Auch die Entfernung zu Hamburg dürfte eine Rolle bei der Frage spielen, wie hoch der Bedarf an Betreuungsplätzen wirklich ist. "Je näher wie an die Metropolregion kommen, desto höher wird er sein", sagt Susanne Brahmst, die Dezernentin für Soziales, Jugend und Gesundheit des Landkreises Stade. Auch in der Kreisstadt selbst dürfte für mehr als nur gut jedes dritte Kleinkind ein Betreuungsplatz gebraucht werden. "Wir werden mit 35 Prozent nicht auskommen", sagt der Erste Stadtrat Dirk Kraska, der ohnehin ebenfalls Kritik an der Quote äußert. Sie gehe vollkommen an der Realität vorbei. Kraska: "Das Alte Land wird mit 35 Prozent völlig überausgestattet sein, während es in großen Städten vorn und hinten nicht reicht."

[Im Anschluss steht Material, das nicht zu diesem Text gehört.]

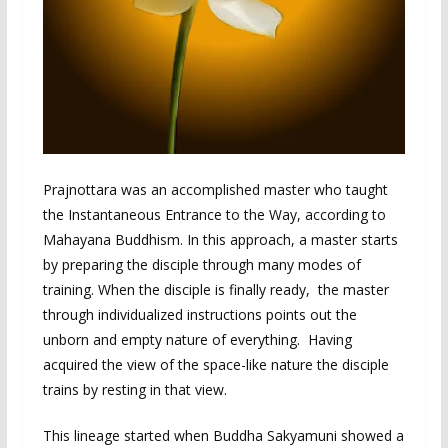
Prajnottara was an accomplished master who taught
the Instantaneous Entrance to the Way, according to
Mahayana Buddhism. In this approach, a master starts
by preparing the disciple through many modes of
training. When the disciple is finally ready, the master
through individualized instructions points out the
unborn and empty nature of everything. Having
acquired the view of the space-like nature the disciple
trains by resting in that view.
This lineage started when Buddha Sakyamuni showed a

Nichtsdestotrotz arbeiten die Kommunen weiterhin mit Hochdruck daran, neue Plätze zu schaffen. Im Landkreis Lüneburg zum Beispiel - die Hansestadt selbst ausgenommen - gab es laut Sprecherin Birgit Fischer im Jahr 2008 erst 60. "Aktuell sind es 360, und es werden noch mal 149 hinzukommen", sagt sie. Inwieweit sich diese Zahlen mit dem Bedarf decken, werde der Jugendhilfeausschuss im April zu beurteilen haben. Auch die Stadt Lüneburg stockt auf, um in der zweiten Jahreshälfte 841 Plätze vorhalten zu können - für eben jene 43 Prozent der Kleinkinder, für die Oberbürgermeister Mädge Betreuungsbedarf sieht. "Bezahlt überwiegend aus kommunalen Mitteln", wie Mädge sagt.

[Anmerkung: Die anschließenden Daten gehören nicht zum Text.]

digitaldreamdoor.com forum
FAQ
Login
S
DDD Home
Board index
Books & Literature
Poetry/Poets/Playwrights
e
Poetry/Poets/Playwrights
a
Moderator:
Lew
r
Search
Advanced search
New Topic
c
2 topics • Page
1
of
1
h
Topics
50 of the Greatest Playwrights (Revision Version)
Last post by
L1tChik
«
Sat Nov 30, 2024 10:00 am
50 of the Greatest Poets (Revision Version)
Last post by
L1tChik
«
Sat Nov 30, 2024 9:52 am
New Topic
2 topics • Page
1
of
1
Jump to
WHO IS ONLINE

Eine im Dezember 2011 veröffentlichte Erhebung des Statistischen Bundesamtes zeigt, wie schnell die Kommunen handeln. Dem Zahlenwerk zufolge wurden am Stichtag, dem 1. März vergangenen Jahres, im Landkreis Harburg 23,1 Prozent aller Kinder unter drei Jahren in einer Kindertagesstätte oder von Tageseltern betreut. Im Landkreis Lüneburg waren es der Statistik zufolge 25,5 Prozent und im Landkreis Stade 15,7 Prozent.